Copy out nothing but the line containing "Reservations" and the lines that follow it to the end of the entries, exactly as they stand.

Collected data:
===

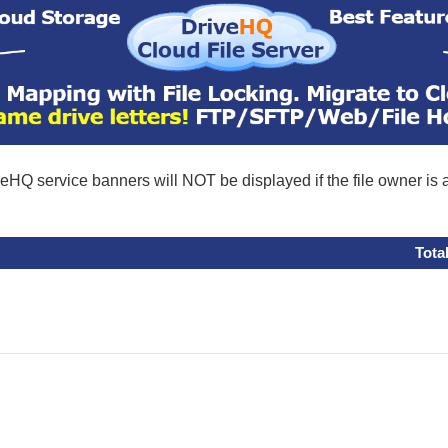
eHQ service banners will NOT be displayed if the file owner is
Tota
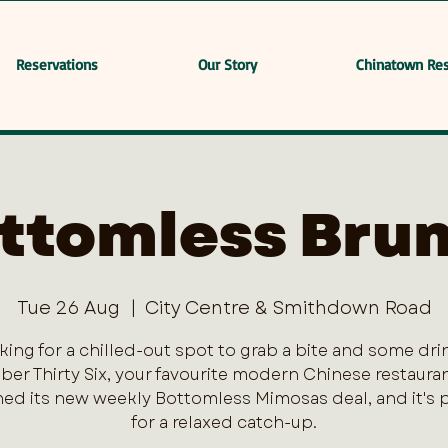
Reservations
Our Story
Chinatown Res
ttomless Bru
Tue 26 Aug
  |  
City Centre & Smithdown Road
king for a chilled-out spot to grab a bite and some dri
er Thirty Six, your favourite modern Chinese restaurant
ed its new weekly Bottomless Mimosas deal, and it's 
for a relaxed catch-up.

===

→ **Output for this task**
Reservations
Our Story
Chinatown Res
ttomless Bru
Tue 26 Aug
  |  
City Centre & Smithdown Road
king for a chilled-out spot to grab a bite and some dri
er Thirty Six, your favourite modern Chinese restaurant
ed its new weekly Bottomless Mimosas deal, and it's 
for a relaxed catch-up.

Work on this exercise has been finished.